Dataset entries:
* * * * * * *

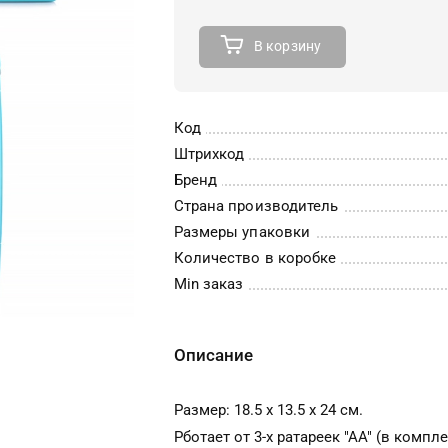
В корзину
Код
Штрихкод
Бренд
Страна производитель
Размеры упаковки
Количество в коробке
Min заказ
Описание
Размер: 18.5 х 13.5 х 24 см.
Рботает от 3-х ратареек "АА" (в компле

* * * * * * *

**PROBLEM DESCRIPTION**
Each record above needs to be retyped exactly, without any pictures.

**WORKED SOLUTION**
В корзину
Код
Штрихкод
Бренд
Страна производитель
Размеры упаковки
Количество в коробке
Min заказ
Описание
Размер: 18.5 х 13.5 х 24 см.
Рботает от 3-х ратареек "АА" (в компле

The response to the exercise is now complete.